__Data records__.
BEGIN

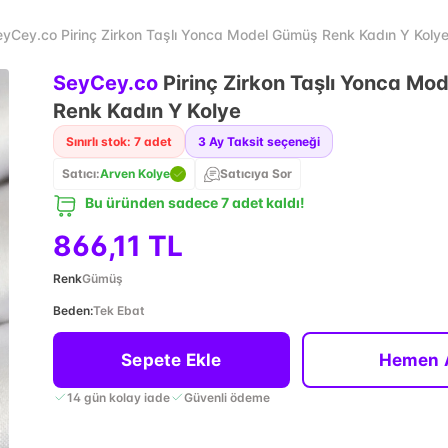
eyCey.co Pirinç Zirkon Taşlı Yonca Model Gümüş Renk Kadın Y Koly
SeyCey.co
Pirinç Zirkon Taşlı Yonca Mo
Renk Kadın Y Kolye
Sınırlı stok: 7 adet
3
Ay Taksit seçeneği
Satıcı:
Arven Kolye
Satıcıya Sor
Bu üründen sadece 7 adet kaldı!
866,11 TL
Renk
Gümüş
Beden
:
Tek Ebat
Sepete Ekle
Hemen 
14 gün kolay iade
Güvenli ödeme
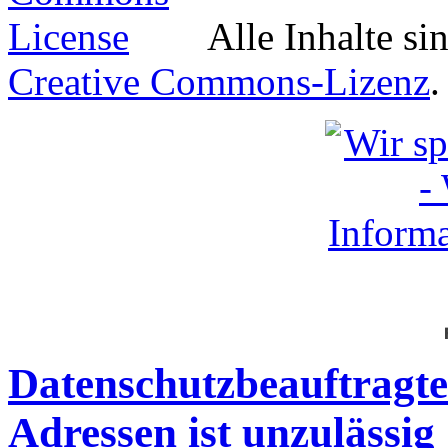
Alle Inhalte si
Creative Commons-Lizenz
.
Datenschutzbeauftragte
Adressen ist unzulässig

END

Print each entry above verbatim, pictures left out.

__Finished task__.
eyCey.co Pirinç Zirkon Taşlı Yonca Model Gümüş Renk Kadın Y Koly
SeyCey.co
Pirinç Zirkon Taşlı Yonca Mo
Renk Kadın Y Kolye
Sınırlı stok: 7 adet
3
Ay Taksit seçeneği
Satıcı:
Arven Kolye
Satıcıya Sor
Bu üründen sadece 7 adet kaldı!
866,11 TL
Renk
Gümüş
Beden
:
Tek Ebat
Sepete Ekle
Hemen 
14 gün kolay iade
Güvenli ödeme
Alle Inhalte si
Creative Commons-Lizenz
.
Datenschutzbeauftragte
Adressen ist unzulässig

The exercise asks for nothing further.